▶ Work to complete: Return exactly the lines from the start of the records below through the line containing "de modificar el", both ends included, and leave out the pictures.

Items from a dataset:
++++++++++++++++++++
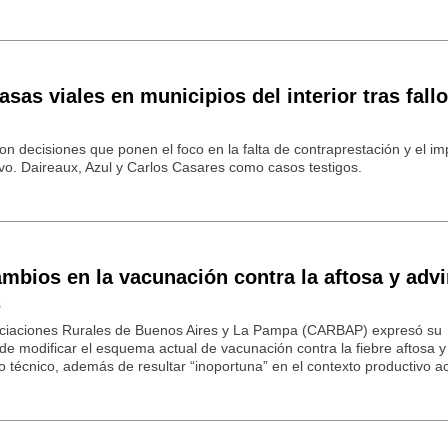
tasas viales en municipios del interior tras fall
decisiones que ponen el foco en la falta de contraprestación y el im
ctivo. Daireaux, Azul y Carlos Casares como casos testigos.
bios en la vacunación contra la aftosa y advi
s
ciaciones Rurales de Buenos Aires y La Pampa (CARBAP) expresó su
de modificar el esquema actual de vacunación contra la fiebre aftosa y 
 técnico, además de resultar “inoportuna” en el contexto productivo ac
++++++++++++++++++++
▶ Reply:
tasas viales en municipios del interior tras fall
decisiones que ponen el foco en la falta de contraprestación y el im
ctivo. Daireaux, Azul y Carlos Casares como casos testigos.
bios en la vacunación contra la aftosa y advi
s
ciaciones Rurales de Buenos Aires y La Pampa (CARBAP) expresó su
de modificar el esquema actual de vacunación contra la fiebre aftosa y 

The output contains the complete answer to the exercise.